Creativity and innovation are the biggest sore spots for me, especially for a group that has a tradition of reinvention and reinterpretation. Bruce Wells is an exception here as his takes on Whatever Lola Wants and Come Together at least show a measure of creativity and non-literalness (if such a word exists) in approaching well-known songs. But even Bruce needs to learn that while the initial hook/motif is nifty, the song then needs to go somewhere, expand on the idea, develop it, rather than repeat it ad nauseum. As for the rest, "ooh-ahh" and "ba-dah" arrangements abound, often set against thumping VP and bottom-heavy voicings that just drag the energy down even further. Much to my chagrin, there's almost nothing unexpected in any of the arrangements and what fun is that?
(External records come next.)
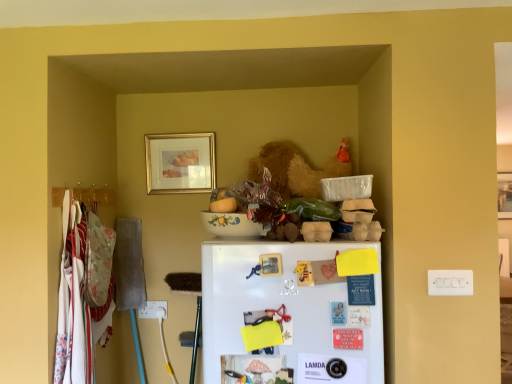 Question: From a real-world perspective, is gold-framed picture at upper center, which is the 1th picture frame from left to right, positioned above or below wooden picture frame at upper right, positioned as the second picture frame in left-to-right order?

Choices:
 (A) above
 (B) below

Answer: (A)

Question: Is point (162, 183) positioned closer to the camera than point (504, 198)?

Choices:
 (A) closer
 (B) farther

Answer: (A)

Question: Which object is positioned closest to the white matte refrigerator at center?

Choices:
 (A) wooden picture frame at upper right, the 1th picture frame in the back-to-front sequence
 (B) gold-framed picture at upper center, arranged as the 2th picture frame when viewed from the back

Answer: (B)

Question: Based on their relative distances, which object is farther from the gold-framed picture at upper center, arranged as the 2th picture frame when viewed from the back?

Choices:
 (A) wooden picture frame at upper right, the 1th picture frame in the back-to-front sequence
 (B) white matte refrigerator at center

Answer: (A) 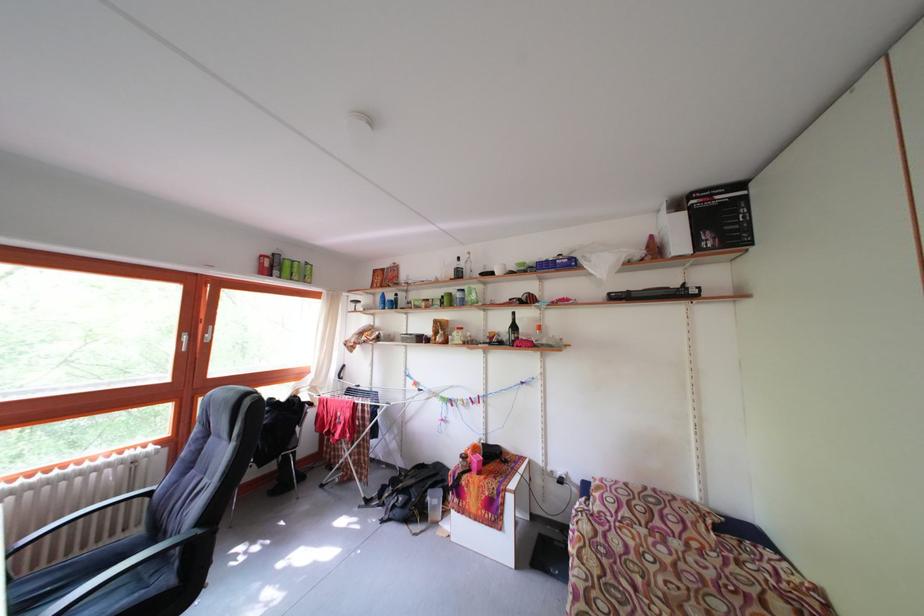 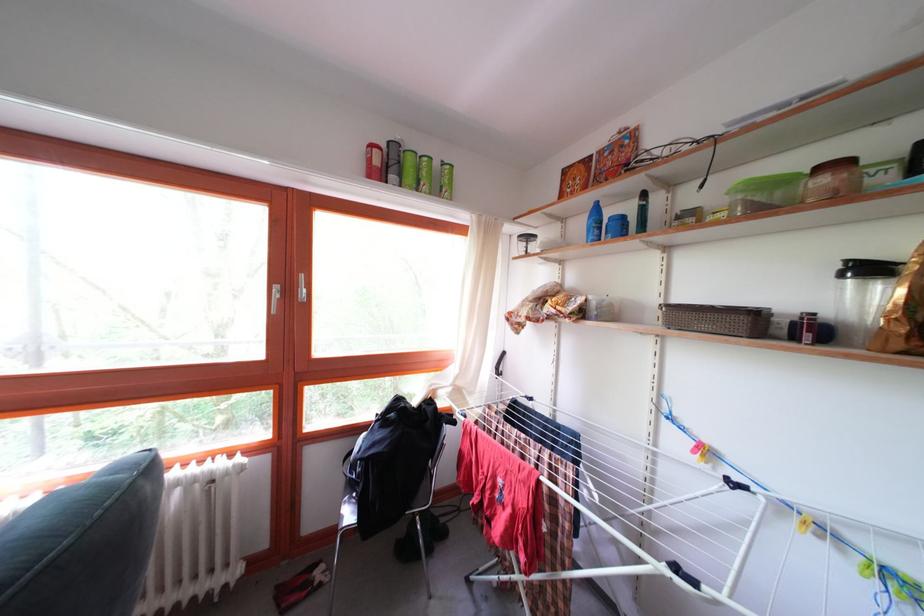 In the second image, find the point that corresponds to (388,297) in the first image.

(598, 204)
Sound and production has essentially been covered above. The overall sound has a polished sheen on it that one expects from Jeff Thacher, but the balance between the solo and background block is often questionable and the VP draws a bit too much attention to itself at times. The soloists are all satisfactory if unmemorable, and none of them will knock your socks off or really even impress. Repeat listenability is the lowest I've ever ranked a Counterparts CD simply because who wants to listen to similar sounding, similar tempo repertoire, arranged serviceably but generally uninterestingly and performed with only a minimally sufficient amount of energy songs?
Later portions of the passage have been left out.